Spring Fix-it Projects

April 4, 2014 11:03 am Published by Leave your thoughts

For most homeowners April brings rust, clogged rain gutters and other issues. To help you solve these troubles, here are some sure-fire solutions to common spring problems. They’re easy enough to tackle in a weekend so you can spend more time smelling those spring flowers.

Rain gutter repair
Rain gutters aren’t very exciting to clean or repair. However, there are a few ways to make the job easier. Make sure to check for clogged downspouts to pull out all of the leaves. Second, you will need to look for loose gutter nails, and replace the ones that are not sturdy.

Repairing cracks in concrete
Concrete always cracks, but its simple to fix. For most cracks less than 1/4″, applying concrete caulk is a good way to make repairs. Just clean the crack out with a high-pressure hose nozzle, let it dry and then apply the caulk into the crack. For larger cracks, substitute concrete patch for caulk. Large cracks or small, repair is necessary because water that finds its way into cracks will soften the ground underneath and cause more cracking. The situation worsens if the water freezes.

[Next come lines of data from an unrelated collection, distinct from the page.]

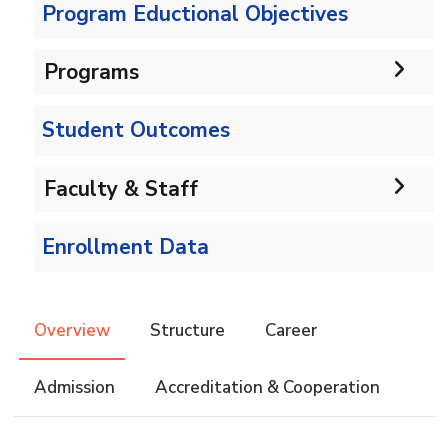
Program Eductional Objectives
Programs
Student Outcomes
Undergraduate
Bachelor in CS
Faculty & Staff
Diploma
Faculty Administration
Diploma in Computer Science
Enrollment Data
Master
Faculty Members
Master in Computer Science
PhD
Overview
Structure
Career
Admission
Accreditation & Cooperation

Painting over water damage
The problem with water stains is that painting over them will not make them go away unless you use a primer-sealer first. When looking for a sealer, follow these basic guidelines: First, oil-based sealers usually work better than water-based. Second, choose a sealer that has a high amount of solids. Solids consist of pigments and other elements that do the actual covering of the stain. Paint, hardware and home centers carry primer-sealers (sometimes called sealer-primers). One other tip when using an oil-based sealer, consider using disposable brushes and rollers. Cleaning up can be messy and often requires that you spend more on paint thinner than your brushes and rollers are worth.

Painting and repairing rusty fixtures
Paint additives are now available to help paint stick to rust while also neutralizing the rust and stopping corrosion from continuing under the paint. If left untreated, rust will eventually cause your fixtures to lock up. Prevent this by keeping fixtures well lubricated. One of the most common mistakes people make is trying to lubricate outdoor fixtures with light oil or silicon from spray cans. Because these oils are so light, they often evaporate and/or dilute existing lubrication thereby making the problem worse. For fixtures like gate hinges and latches, use heavy grease. It will not evaporate and its heavy viscosity is the best thing for heavy-duty parts.